Impact of fluorine-bearing hydrothermal fluid on deep burial carbonate reservoirs: A case study from the Tazhong area of Tarim Basin, northwest China

Abstract

Deep burial carbonate reservoirs (>4000 m) have great potential of reserves for oil and gas exploration, although the matrix reservoirs generally become extremely heterogeneous and tight due to various diagenesis. Hydrothermal dissolution is supposed to be important for formation of high-quality deep burial carbonate reservoirs. However, few studies have focused on influence of minor fluorine-bearing fluid on carbonate reservoir quality. This study integrates petrography, geochemistry and fluid inclusion data to understand impact of fluorine-bearing fluid on deep burial carbonate reservoirs. Mineralogy and mineral distribution suggest that fluorite and concomitant calcite are found in the Ordovician and Cambrian strata of the whole Tazhong area, especially in the vicinity of faults. Calcite associated with fluorite is probably derived from progressive mixture between formation water and fluorine-bearing hydrothermal fluid, which is supported by REY pattern of concomitant calcite, surrounding limestone and fluorite, and fluid inclusion microthermometric data of concomitant calcite and fluorite. Fluorine-bearing hydrothermal fluid was responsible for the concomitant C2 calcite of high Y/Ho ratio.
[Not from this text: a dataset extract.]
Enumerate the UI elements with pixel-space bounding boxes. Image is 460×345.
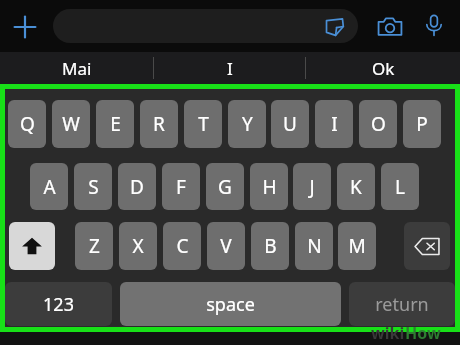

Therefore, the superchondritic Y/Ho ratio of concomitant calcite can be probably used as proxy for identifying distribution of minor fluorine-bearing hydrothermal fluid. For thick fluorite bed, influx of fluorite-rich fluid resulted in surrounding limestone dissolution and altered zones between fluorite and limestone. This process simultaneously improves porosity and permeability of high-energy sedimentary facies reservoirs. In contrast, the fluorine-rich hydrothermal fluid through the low-energy sedimentary facies mainly enhanced permeability of the tight carbonate reservoirs rather than porosity. For widespread tight reservoir of high-energy and low-energy sedimentary facies, even minor fluorite-bearing fluids still enhance permeability. The fluorine-bearing hydrothermal fluid may influence carbonate reservoirs away from hydrothermal-altered zones. Significance of minor fluorine-bearing hydrothermal fluid for widespread tight carbonates has probably been underestimated for deep burial carbonate reservoir.